Frequently Asked Questions
Is there a graphical user interface?
We offer Flex Metal Central as a GUI as well as by API. OpenStack and Ceph both have an administrative GUI and a “Self Service User” GUI. Of note, as OpenStack and Ceph are often considered to be “API first” or “Infrastructure as Code first” applications, more administrative features are available via API or Command Line than within the administrative interface. For users that you might give Self Service access, OpenStack and Ceph have strong capabilities within the GUI.
What is OpenStack?
OpenStack is the overarching cloud management software and handles networking, compute, storage connection, access levels, and much more.
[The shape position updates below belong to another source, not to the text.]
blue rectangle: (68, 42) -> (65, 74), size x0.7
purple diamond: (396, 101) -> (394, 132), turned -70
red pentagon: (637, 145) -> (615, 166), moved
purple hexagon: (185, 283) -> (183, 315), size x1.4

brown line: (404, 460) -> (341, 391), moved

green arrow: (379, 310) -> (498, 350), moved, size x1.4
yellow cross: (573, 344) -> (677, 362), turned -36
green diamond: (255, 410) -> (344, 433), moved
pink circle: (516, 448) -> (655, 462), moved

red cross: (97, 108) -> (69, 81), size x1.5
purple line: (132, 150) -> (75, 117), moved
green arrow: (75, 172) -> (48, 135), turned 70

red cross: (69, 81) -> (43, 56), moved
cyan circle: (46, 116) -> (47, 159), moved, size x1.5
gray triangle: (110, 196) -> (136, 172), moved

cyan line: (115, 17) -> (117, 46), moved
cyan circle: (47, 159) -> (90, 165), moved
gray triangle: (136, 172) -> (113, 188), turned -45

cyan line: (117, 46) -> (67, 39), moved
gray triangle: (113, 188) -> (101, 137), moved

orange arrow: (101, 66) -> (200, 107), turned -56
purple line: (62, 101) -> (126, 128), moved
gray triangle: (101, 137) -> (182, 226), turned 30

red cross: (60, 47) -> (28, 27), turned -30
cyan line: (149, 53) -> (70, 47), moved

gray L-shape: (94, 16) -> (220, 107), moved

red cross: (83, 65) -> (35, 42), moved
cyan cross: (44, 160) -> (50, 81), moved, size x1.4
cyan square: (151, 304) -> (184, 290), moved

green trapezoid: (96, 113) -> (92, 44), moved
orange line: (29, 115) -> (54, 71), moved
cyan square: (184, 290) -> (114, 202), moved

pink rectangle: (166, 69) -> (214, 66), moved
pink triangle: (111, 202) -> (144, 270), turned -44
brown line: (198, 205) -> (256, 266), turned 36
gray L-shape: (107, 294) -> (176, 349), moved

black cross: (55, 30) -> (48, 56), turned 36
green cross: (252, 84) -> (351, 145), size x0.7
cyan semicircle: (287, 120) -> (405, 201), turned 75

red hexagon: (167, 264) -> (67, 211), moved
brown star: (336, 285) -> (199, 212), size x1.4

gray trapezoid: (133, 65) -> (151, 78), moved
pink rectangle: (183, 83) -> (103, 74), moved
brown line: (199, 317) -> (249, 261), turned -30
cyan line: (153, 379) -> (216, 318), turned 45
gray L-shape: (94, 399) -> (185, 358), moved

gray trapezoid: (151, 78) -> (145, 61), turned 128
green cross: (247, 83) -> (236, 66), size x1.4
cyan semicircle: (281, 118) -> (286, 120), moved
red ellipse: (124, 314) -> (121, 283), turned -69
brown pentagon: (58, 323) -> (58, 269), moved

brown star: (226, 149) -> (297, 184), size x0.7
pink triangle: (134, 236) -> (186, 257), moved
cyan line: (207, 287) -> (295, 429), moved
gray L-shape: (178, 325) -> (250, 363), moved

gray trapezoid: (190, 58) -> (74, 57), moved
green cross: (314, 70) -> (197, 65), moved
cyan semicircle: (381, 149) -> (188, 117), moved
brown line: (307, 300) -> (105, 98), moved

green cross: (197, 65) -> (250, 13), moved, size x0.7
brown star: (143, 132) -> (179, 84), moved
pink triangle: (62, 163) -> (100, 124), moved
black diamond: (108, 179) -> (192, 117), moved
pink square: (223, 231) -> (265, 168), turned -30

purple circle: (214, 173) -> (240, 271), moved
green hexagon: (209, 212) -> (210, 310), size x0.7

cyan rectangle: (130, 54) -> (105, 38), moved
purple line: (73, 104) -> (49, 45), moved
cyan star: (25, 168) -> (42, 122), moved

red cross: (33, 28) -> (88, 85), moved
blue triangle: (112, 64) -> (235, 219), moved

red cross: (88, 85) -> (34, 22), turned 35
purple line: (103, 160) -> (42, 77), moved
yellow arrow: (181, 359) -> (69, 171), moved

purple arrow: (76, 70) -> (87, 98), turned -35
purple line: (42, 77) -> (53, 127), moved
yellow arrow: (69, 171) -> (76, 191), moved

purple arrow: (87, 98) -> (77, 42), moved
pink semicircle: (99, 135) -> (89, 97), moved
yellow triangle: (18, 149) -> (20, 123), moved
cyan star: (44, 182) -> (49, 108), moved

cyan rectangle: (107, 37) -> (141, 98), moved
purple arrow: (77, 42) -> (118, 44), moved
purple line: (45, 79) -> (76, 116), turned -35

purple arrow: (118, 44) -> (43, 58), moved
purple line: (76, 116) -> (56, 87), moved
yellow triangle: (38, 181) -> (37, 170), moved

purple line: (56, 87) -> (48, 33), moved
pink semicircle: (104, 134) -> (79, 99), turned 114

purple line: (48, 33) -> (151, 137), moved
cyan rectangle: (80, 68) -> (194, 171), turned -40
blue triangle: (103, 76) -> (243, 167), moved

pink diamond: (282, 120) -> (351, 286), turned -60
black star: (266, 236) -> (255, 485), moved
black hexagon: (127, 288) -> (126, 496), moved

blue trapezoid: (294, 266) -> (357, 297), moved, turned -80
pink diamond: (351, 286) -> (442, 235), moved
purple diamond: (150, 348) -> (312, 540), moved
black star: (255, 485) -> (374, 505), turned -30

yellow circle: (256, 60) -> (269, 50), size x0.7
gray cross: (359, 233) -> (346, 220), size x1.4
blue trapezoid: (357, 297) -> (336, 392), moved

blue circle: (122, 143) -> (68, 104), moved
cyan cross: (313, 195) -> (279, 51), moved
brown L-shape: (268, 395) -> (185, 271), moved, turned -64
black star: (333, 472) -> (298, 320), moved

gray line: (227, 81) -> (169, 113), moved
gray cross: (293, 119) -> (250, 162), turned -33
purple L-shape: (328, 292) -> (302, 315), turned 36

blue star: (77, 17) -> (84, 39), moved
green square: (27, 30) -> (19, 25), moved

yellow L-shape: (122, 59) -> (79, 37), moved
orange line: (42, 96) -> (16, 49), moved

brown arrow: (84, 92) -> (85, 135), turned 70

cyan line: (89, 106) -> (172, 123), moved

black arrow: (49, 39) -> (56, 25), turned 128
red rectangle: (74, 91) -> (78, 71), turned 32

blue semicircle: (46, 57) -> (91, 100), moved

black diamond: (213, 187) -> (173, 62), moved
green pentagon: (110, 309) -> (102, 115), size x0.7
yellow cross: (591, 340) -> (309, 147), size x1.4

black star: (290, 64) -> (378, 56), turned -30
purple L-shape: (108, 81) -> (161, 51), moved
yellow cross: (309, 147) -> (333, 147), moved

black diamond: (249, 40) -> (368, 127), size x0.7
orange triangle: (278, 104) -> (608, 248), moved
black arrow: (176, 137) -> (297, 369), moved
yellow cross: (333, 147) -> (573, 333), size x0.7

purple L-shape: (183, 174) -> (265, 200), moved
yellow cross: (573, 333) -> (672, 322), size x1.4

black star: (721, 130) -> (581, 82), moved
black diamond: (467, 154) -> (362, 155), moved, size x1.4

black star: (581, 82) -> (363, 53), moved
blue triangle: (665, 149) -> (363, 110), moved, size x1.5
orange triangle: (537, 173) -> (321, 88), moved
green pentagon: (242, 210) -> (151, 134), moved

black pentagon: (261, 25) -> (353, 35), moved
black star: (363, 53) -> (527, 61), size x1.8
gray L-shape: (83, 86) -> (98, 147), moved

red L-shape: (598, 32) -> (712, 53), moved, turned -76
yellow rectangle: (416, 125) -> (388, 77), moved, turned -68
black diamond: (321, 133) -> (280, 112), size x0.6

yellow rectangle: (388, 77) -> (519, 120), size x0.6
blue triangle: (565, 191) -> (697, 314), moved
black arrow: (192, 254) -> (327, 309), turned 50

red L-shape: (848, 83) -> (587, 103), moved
More information can be found here.
What is Ceph?
Ceph provides the network storage including Block Storage, Object Storage, and, if needed, an NFS compatible file storage called CephFS. More information can be found here.
How many IOPS will I get?
These servers are dedicated to you. IOPS will vary by the hardware you purchase and the technology you are using to access the hardware. The drives used are data center grade Intel NVMe or SATA SSDs. Spinning hard drives are data center grade from. Review detailed specs here.
For extremely high IOPS, we recommend using the NVMe or SATA SSD drives directly from your application. This means that you will need to accomplish data integrity and high-availability through your software. By doing this though, many applications like high-performance databases can function extremely well. The NVMe drives on the HC Standards and the Compute Standards, in particular, have extreme IOPS. It bears repeating though - you must handle data integrity and HA yourself.
For very high IOPS with built-in data protection, Ceph with a replication of 2 on NVMe drives is popular. A replica level of 3 will slightly reduce the IOPS but is a recommended choice.
Do you offer GPUs?
We are currently researching the right hardware for bulk availability. Please contact your Account Manager for access to GPUs.
What is the "server to switch" port speeds?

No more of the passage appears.